ハイドアンドシーク
「や、やだ」
わたしは逃げるようにじりじりと後ずさる。
「東雲さんと一緒の部屋になりたくない」
「他に空き部屋がないんだよ」
抱えていた荷物を取り上げられる。
あっけなく手放してしまったそれを邪魔にならない場所に下ろしながら、東雲さんは言葉を落とした。
「なるしかねーだろ」
「やだ!」
「やだじゃねえ。じゃあお前、自分が女だってこと四六時中隠し通せんの?万が一バレたときも──」
肩に触れられたと気づいたときには、すでにベッドに押し倒されていた。
慣れた手つきでシーツに手首を縫いとめられる。
「その気にさせた男の力に敵うわけ?」
「……っ」
やだ、も。
やめて、も。
なんの言葉も出ないまま、目の前の冷ややかな双眸を見つめ返すことしかできないでいると。

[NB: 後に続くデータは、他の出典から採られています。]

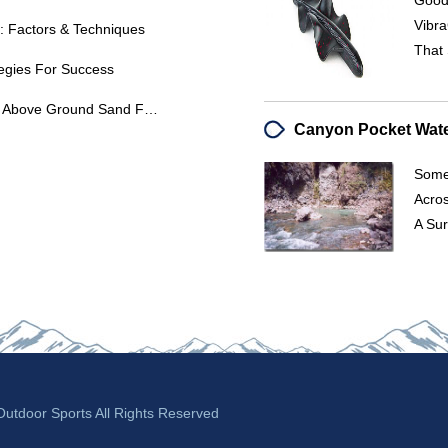
Good 
Vibra
: Factors & Techniques
That 
ategies For Success
Troubleshooting High PSI In Your Above Ground Sand Filter: Causes & Solutions
Some
Acro
A Sur
tdoor Sports All Rights Reserved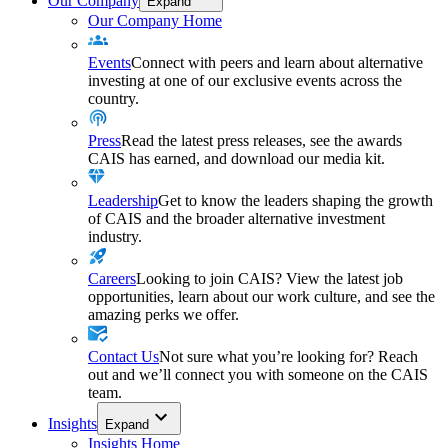
Our Company
Expand
Our Company Home
Events
Connect with peers and learn about alternative
investing at one of our exclusive events across the
country.
Press
Read the latest press releases, see the awards
CAIS has earned, and download our media kit.
Leadership
Get to know the leaders shaping the growth
of CAIS and the broader alternative investment
industry.
Careers
Looking to join CAIS? View the latest job
opportunities, learn about our work culture, and see the
amazing perks we offer.
Contact Us
Not sure what you’re looking for? Reach
out and we’ll connect you with someone on the CAIS
team.
Insights
Expand
Insights Home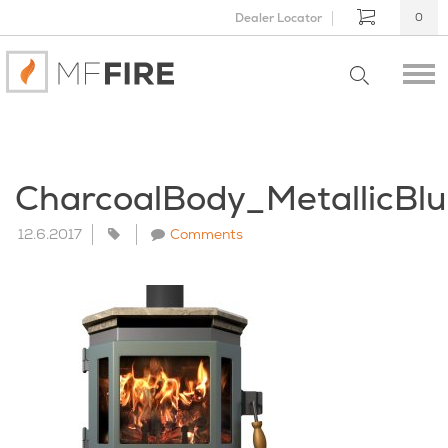
Dealer Locator
0
CharcoalBody_MetallicBl
12.6.2017
Comments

「は、抵抗すらしねーじゃん。そんなんでよくやだとか言えんな」
するりと手首の拘束が解かれる。
それ以上なにも言わず、東雲さんは苛立ったように部屋を出ていってしまった。
わたしも無言のままベッドから起きあがって。
なんの痕もついてない手首をそっと撫でた。
「……しないよ。抵抗なんて、するわけない」
そのあと荷解きを終え、
夜が更けても寝ずに待っていたけれど。
結局、東雲さんが帰ってくることはなく。
見知らぬ土地、家主のいない部屋。
慣れないベッドとシーツに身を包まれながら。
わたしは転校初日……いや、
────逃亡1日目を、終えた。